Coś
niepokojącego dzieje się w lesie. Coś potwornego czai się wśród drzew. Niebawem
znów zaatakuje.
Klasa Lili Howard zyskała właśnie nowego
kolegę. Przynajmniej teoretycznie, bo jak dotąd Nathaniel Selva nie zaszczycił
ich swoją obecnością. Ciekawe... Zwłaszcza, że nauczyciele wiedzą o nim coś, o
czym nie chcą mówić. Nie ulega wątpliwości, że Lili nie może tak tego zostawić.
To zbyt intrygujące, aby nie przyjrzeć się tej sprawie z bliska i nie spróbować
odnaleźć tajemniczego Nathaniela.
Czy sny mogą mieć ukryte znaczenie? Zapewne do
niedawna Lili nie zaprzątałaby sobie tym głowy.
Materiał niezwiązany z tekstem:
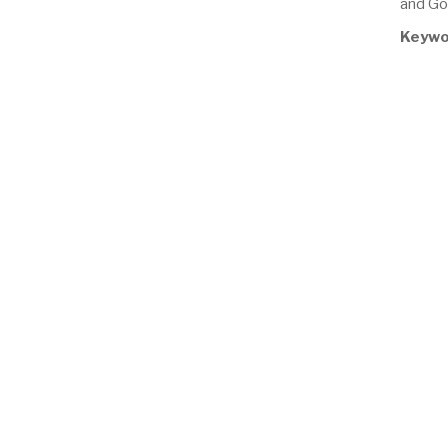
and Go
Keywo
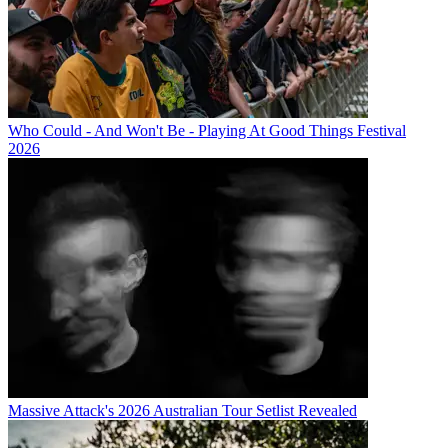
Who Could - And Won't Be - Playing At Good Things Festival
2026
Massive Attack's 2026 Australian Tour Setlist Revealed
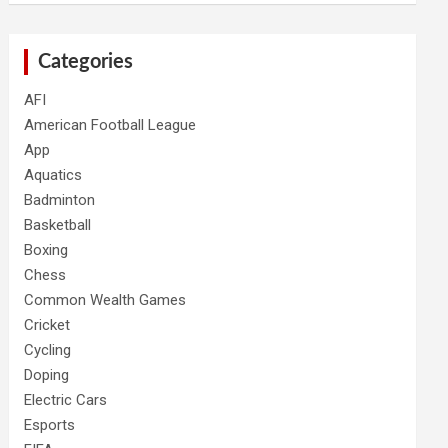
Categories
AFI
American Football League
App
Aquatics
Badminton
Basketball
Boxing
Chess
Common Wealth Games
Cricket
Cycling
Doping
Electric Cars
Esports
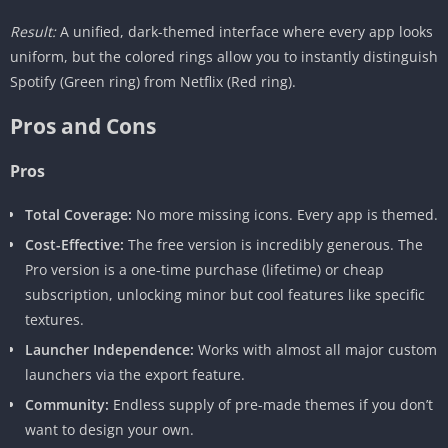
Result:
A unified, dark-themed interface where every app looks
uniform, but the colored rings allow you to instantly distinguish
Spotify (Green ring) from Netflix (Red ring).
Pros and Cons
Pros
Total Coverage:
No more missing icons. Every app is themed.
Cost-Effective:
The free version is incredibly generous. The
Pro version is a one-time purchase (lifetime) or cheap
subscription, unlocking minor but cool features like specific
textures.
Launcher Independence:
Works with almost all major custom
launchers via the export feature.
Community:
Endless supply of pre-made themes if you don’t
want to design your own.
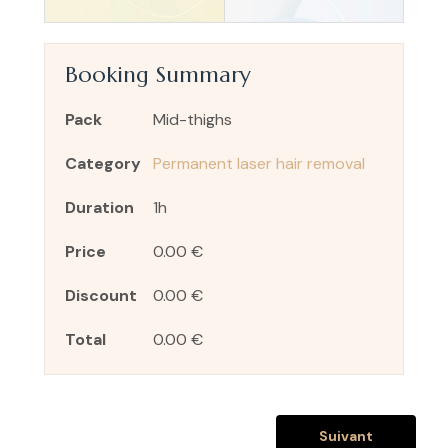
Booking Summary
Pack
Mid-thighs
Category
Permanent laser hair removal
Duration
1h
Price
0.00 €
Discount
0.00 €
Total
0.00 €
Suivant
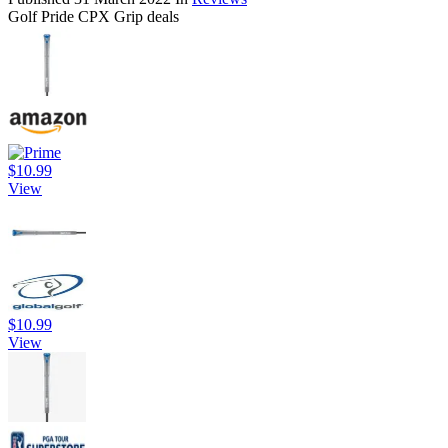
Golf Pride CPX Grip deals
$10.99
View
$10.99
View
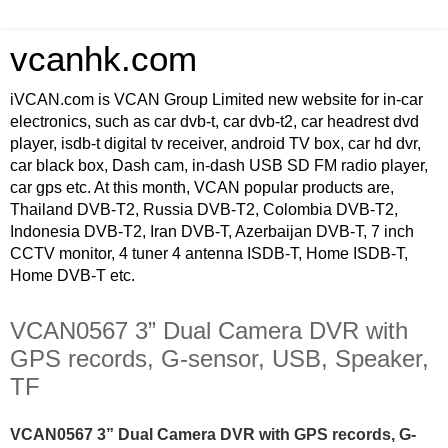
vcanhk.com
iVCAN.com is VCAN Group Limited new website for in-car
electronics, such as car dvb-t, car dvb-t2, car headrest dvd
player, isdb-t digital tv receiver, android TV box, car hd dvr,
car black box, Dash cam, in-dash USB SD FM radio player,
car gps etc. At this month, VCAN popular products are,
Thailand DVB-T2, Russia DVB-T2, Colombia DVB-T2,
Indonesia DVB-T2, Iran DVB-T, Azerbaijan DVB-T, 7 inch
CCTV monitor, 4 tuner 4 antenna ISDB-T, Home ISDB-T,
Home DVB-T etc.
VCAN0567 3” Dual Camera DVR with
GPS records, G-sensor, USB, Speaker,
TF
VCAN0567 3” Dual Camera DVR with GPS records, G-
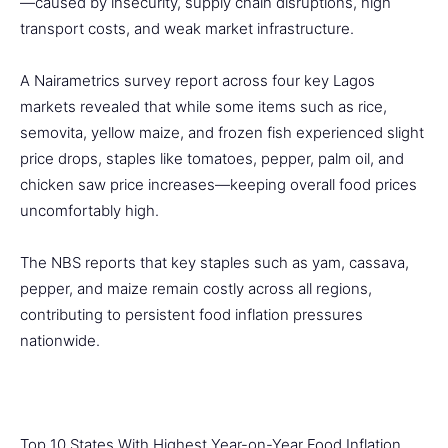
—caused by insecurity, supply chain disruptions, high
transport costs, and weak market infrastructure.
A Nairametrics survey report across four key Lagos
markets revealed that while some items such as rice,
semovita, yellow maize, and frozen fish experienced slight
price drops, staples like tomatoes, pepper, palm oil, and
chicken saw price increases—keeping overall food prices
uncomfortably high.
The NBS reports that key staples such as yam, cassava,
pepper, and maize remain costly across all regions,
contributing to persistent food inflation pressures
nationwide.
Top 10 States With Highest Year-on-Year Food Inflation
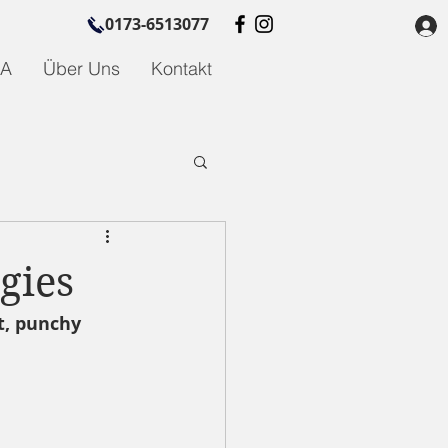
0173-6513077
GA
Über Uns
Kontakt
gies
t, punchy 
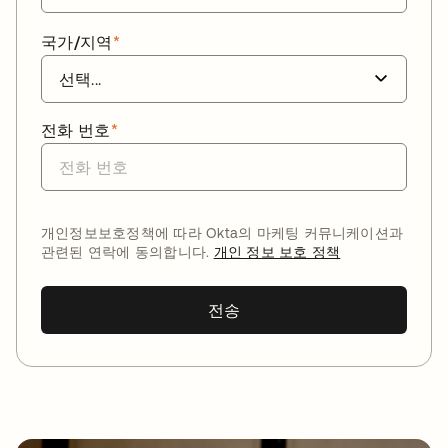
국가/지역
*
전화 번호
*
개인정보보호정책에 따라 Okta의 마케팅 커뮤니케이션과
관련된 연락에 동의합니다.
개인 정보 보호 정책
전송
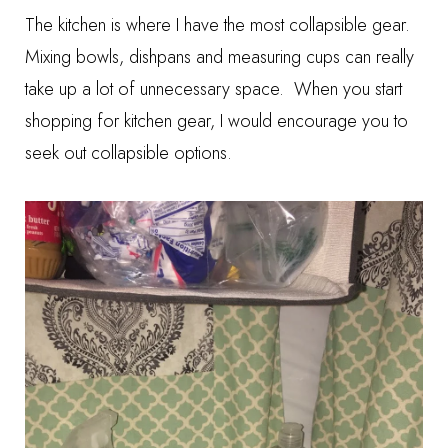
The kitchen is where I have the most collapsible gear.
Mixing bowls, dishpans and measuring cups can really
take up a lot of unnecessary space. When you start
shopping for kitchen gear, I would encourage you to
seek out collapsible options.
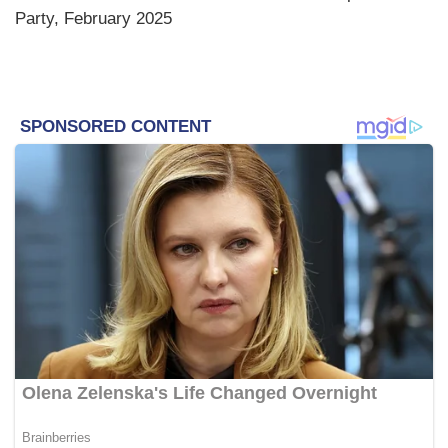
Party, February 2025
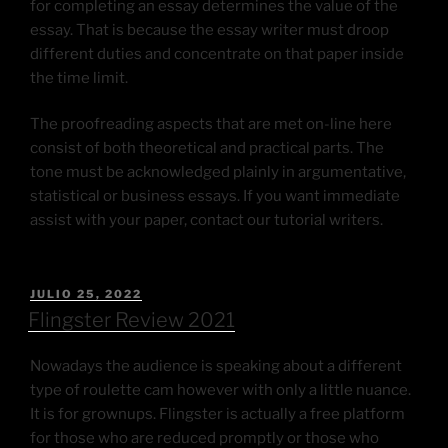
for completing an essay determines the value of the
essay. That is because the essay writer must droop
different duties and concentrate on that paper inside
the time limit.
The proofreading aspects that are met on-line here
consist of both theoretical and practical parts. The
tone must be acknowledged plainly in argumentative,
statistical or business essays. If you want immediate
assist with your paper, contact our tutorial writers.
JULIO 25, 2022
Flingster Review 2021
Nowadays the audience is speaking about a different
type of roulette cam however with only a little nuance.
It is for grownups. Flingster is actually a free platform
for those who are reduced promptly or those who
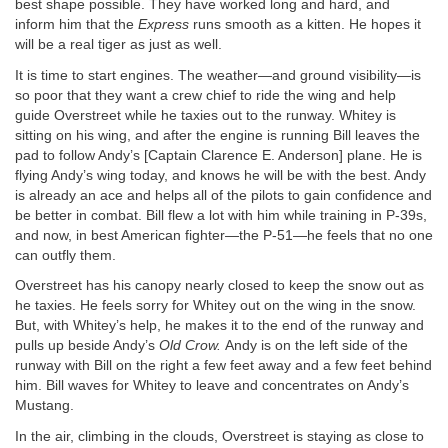
best shape possible. They have worked long and hard, and
inform him that the
Express
runs smooth as a kitten. He hopes it
will be a real tiger as just as well.
It is time to start engines. The weather—and ground visibility—is
so poor that they want a crew chief to ride the wing and help
guide Overstreet while he taxies out to the runway. Whitey is
sitting on his wing, and after the engine is running Bill leaves the
pad to follow Andy’s [Captain Clarence E. Anderson] plane. He is
flying Andy’s wing today, and knows he will be with the best. Andy
is already an ace and helps all of the pilots to gain confidence and
be better in combat. Bill flew a lot with him while training in P-39s,
and now, in best American fighter—the P-51—he feels that no one
can outfly them.
Overstreet has his canopy nearly closed to keep the snow out as
he taxies. He feels sorry for Whitey out on the wing in the snow.
But, with Whitey’s help, he makes it to the end of the runway and
pulls up beside Andy’s
Old Crow.
Andy is on the left side of the
runway with Bill on the right a few feet away and a few feet behind
him. Bill waves for Whitey to leave and concentrates on Andy’s
Mustang.
In the air, climbing in the clouds, Overstreet is staying as close to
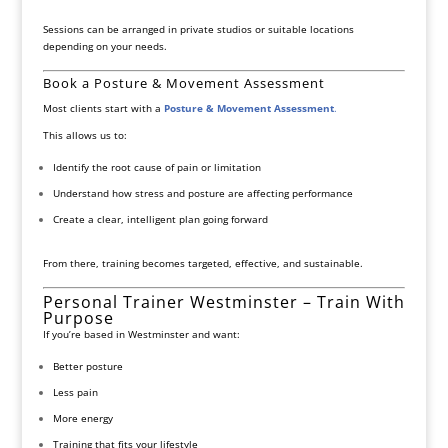
Sessions can be arranged in private studios or suitable locations
depending on your needs.
Book a Posture & Movement Assessment
Most clients start with a
Posture & Movement Assessment
.
This allows us to:
Identify the root cause of pain or limitation
Understand how stress and posture are affecting performance
Create a clear, intelligent plan going forward
From there, training becomes targeted, effective, and sustainable.
Personal Trainer Westminster – Train With
Purpose
If you’re based in Westminster and want:
Better posture
Less pain
More energy
Training that fits your lifestyle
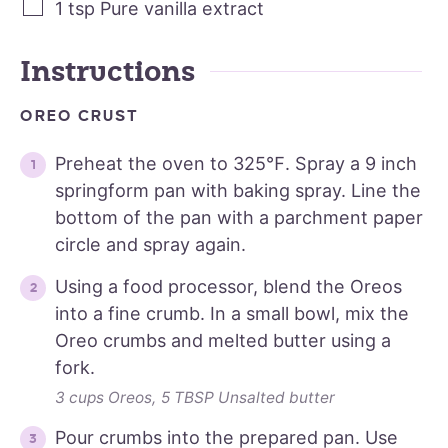
1
tsp
Pure vanilla extract
Instructions
OREO CRUST
Preheat the oven to 325℉. Spray a 9 inch
springform pan with baking spray. Line the
bottom of the pan with a parchment paper
circle and spray again.
Using a food processor, blend the Oreos
into a fine crumb. In a small bowl, mix the
Oreo crumbs and melted butter using a
fork.
3 cups Oreos,
5 TBSP Unsalted butter
Pour crumbs into the prepared pan. Use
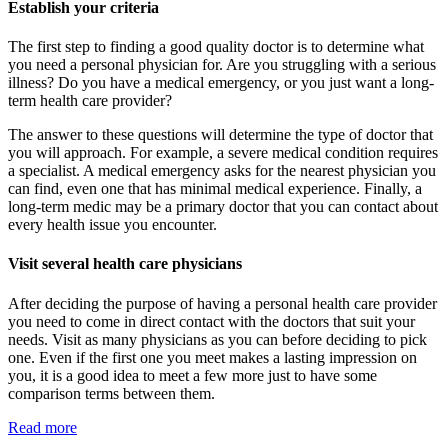
Establish your criteria
The first step to finding a good quality doctor is to determine what
you need a personal physician for. Are you struggling with a serious
illness? Do you have a medical emergency, or you just want a long-
term health care provider?
The answer to these questions will determine the type of doctor that
you will approach. For example, a severe medical condition requires
a specialist. A medical emergency asks for the nearest physician you
can find, even one that has minimal medical experience. Finally, a
long-term medic may be a primary doctor that you can contact about
every health issue you encounter.
Visit several health care physicians
After deciding the purpose of having a personal health care provider
you need to come in direct contact with the doctors that suit your
needs. Visit as many physicians as you can before deciding to pick
one. Even if the first one you meet makes a lasting impression on
you, it is a good idea to meet a few more just to have some
comparison terms between them.
Read more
Trudno jej jednak zachować
sceptycyzm, kiedy przekonuje się, że to co widzi w snach, zaczyna mieć swoje
odzwierciedlenie w rzeczywistości. Szczególnie, że ma to jakiś związek z kimś
lub z czymś, co grasuje w lesie. Nastolatka postanawia dowiedzieć się czegoś
więcej o atakach. Być może Nathaniel zdoła jej coś podpowiedzieć...
Perypetie Lili skupiają się wokół trzech
tematów: Nathaniela, leśnej zagadki i snów. Wszystkie są istotne, ciągle
przeplatają się ze sobą, niemniej wątkiem, który wysuwa się na pierwszy plan
jest znajomość z Nathanielem. Oceniam to pozytywnie, tym bardziej że chłopak
jest całkiem interesującym bohaterem. O ich relacji również dobrze się czyta. Jest
subtelna, taka w sam raz, więc nie powinna przeszkadzać osobom, które nie lubią
fabuły z dominującym wątkiem romantycznym. Wracając zaś do samej Lili... Motyw
ze snami – ciekawy (podobnie jak pewien epizod z leśnymi zwierzętami). Ona –
sympatyczna. Bez trudu można ją polubić. Jedynym, co początkowo mi
przeszkadzało, była jej niezrozumiała potrzeba odnalezienia Nathaniela. Jej
dociekliwość na jego temat wzięła się właściwie z niczego. Obcy chłopak, o
którym nauczyciele wolą milczeć, nie pojawia się na lekcjach i to wystarczy,
żeby zacząć go szukać? Nie przekonuje mnie to. W tym względzie zabrakło mi
jakiegoś sensowniejszego wyjaśnienia. Kiedy jednak Nate w końcu staje na jej
drodze, dalszy ciąg jest na tyle zajmujący, że przyćmiewa ten mankament.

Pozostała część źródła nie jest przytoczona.